ななちゃん


我が家には『なな』というお婆ちゃん猫がいて、随分前から重い病気を患っている。
ななは、背中が三毛ぶち模様でおなかは真っ白。むくむくしていて一見元気そうだが、よく見ると毛がばさばさで、やはり病気なのだなあと思い知らされる。
今日は法事があって人はみんな本邸に来ており、ななは離れで一人ぼっちだ。
朝から雨が降っている。秋の雨は寒い。
ななはみんなのいるところに来たかったのだろうか、よろよろと離れと本邸の間の庭を歩いてくる。具合が悪いのか、雨の中で立ち止まるとそこで動かなくなった。
私は、ずぶぬれになったなながいるのに気付き、あわてて庭に飛び下りる。
抱き上げるとななはぐったりしていて一瞬、死んでしまったのかと思ったが、辛うじて息はあるようだ。
暖かいところに寝かせタオルをかけるが、死期が近いのが一目で分かる。
ただ見守ることしかできずにいるうちに、ついにななが動かなくなってしまう。
息がつまり、涙が出てきた。
だが、よく見ると目が動いているではないか。
まだ生きている!
喜びに胸が躍り、安堵の涙が流れる。
しかし、ななは目以外を動かすこともできず、やはりもう最期なのは間違いないのだ、と私は覚悟するしかなかった。

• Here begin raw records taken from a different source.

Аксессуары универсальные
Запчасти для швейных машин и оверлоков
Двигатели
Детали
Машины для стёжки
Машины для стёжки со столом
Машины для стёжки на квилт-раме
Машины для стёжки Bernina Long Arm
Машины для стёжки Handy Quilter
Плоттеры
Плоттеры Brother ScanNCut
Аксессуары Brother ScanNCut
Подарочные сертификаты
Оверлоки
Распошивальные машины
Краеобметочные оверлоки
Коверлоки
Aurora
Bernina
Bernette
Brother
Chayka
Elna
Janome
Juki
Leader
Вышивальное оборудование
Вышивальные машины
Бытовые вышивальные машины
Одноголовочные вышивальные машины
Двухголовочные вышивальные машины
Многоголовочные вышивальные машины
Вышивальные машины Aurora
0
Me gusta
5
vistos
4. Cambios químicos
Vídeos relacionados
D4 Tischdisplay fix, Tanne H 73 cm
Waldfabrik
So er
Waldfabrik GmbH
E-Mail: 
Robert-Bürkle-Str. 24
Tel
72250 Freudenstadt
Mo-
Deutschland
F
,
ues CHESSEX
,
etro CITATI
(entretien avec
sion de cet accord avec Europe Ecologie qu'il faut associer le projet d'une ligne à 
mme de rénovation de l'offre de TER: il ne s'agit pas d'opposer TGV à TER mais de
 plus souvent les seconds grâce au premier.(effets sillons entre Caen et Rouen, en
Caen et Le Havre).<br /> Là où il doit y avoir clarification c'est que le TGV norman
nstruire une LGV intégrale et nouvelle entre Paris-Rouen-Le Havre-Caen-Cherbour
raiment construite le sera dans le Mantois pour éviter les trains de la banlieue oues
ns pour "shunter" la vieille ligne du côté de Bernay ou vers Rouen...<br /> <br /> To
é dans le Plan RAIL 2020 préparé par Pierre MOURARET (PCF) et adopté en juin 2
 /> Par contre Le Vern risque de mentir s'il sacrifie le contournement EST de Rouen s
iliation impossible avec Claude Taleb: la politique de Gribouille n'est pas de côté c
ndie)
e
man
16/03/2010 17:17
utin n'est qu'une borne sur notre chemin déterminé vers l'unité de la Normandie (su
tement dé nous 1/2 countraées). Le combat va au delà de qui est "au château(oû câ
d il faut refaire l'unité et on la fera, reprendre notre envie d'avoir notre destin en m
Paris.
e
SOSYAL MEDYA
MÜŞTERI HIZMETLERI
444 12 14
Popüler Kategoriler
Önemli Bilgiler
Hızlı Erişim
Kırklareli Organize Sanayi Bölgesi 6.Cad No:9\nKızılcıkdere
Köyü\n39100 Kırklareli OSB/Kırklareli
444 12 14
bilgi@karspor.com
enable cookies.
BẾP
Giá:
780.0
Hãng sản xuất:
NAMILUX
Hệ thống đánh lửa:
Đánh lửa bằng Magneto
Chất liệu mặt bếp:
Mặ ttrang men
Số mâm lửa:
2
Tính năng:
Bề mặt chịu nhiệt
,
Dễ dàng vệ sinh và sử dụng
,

という夢を見て目が覚めた後、本物のななちゃんは一年近くも前にいなくなっていることを思い出して、またちょっと泣いてしまいました。
そんな夢オチ。


本物のななちゃんはこげ茶色と灰色のトラ模様です。(キジトラ?)おなかは真っ白です。
まだ時々思い出してしまうのですよ、ななちゃんのことを。
気持ちが弱ってるのかもしれません。冬ですものねえ。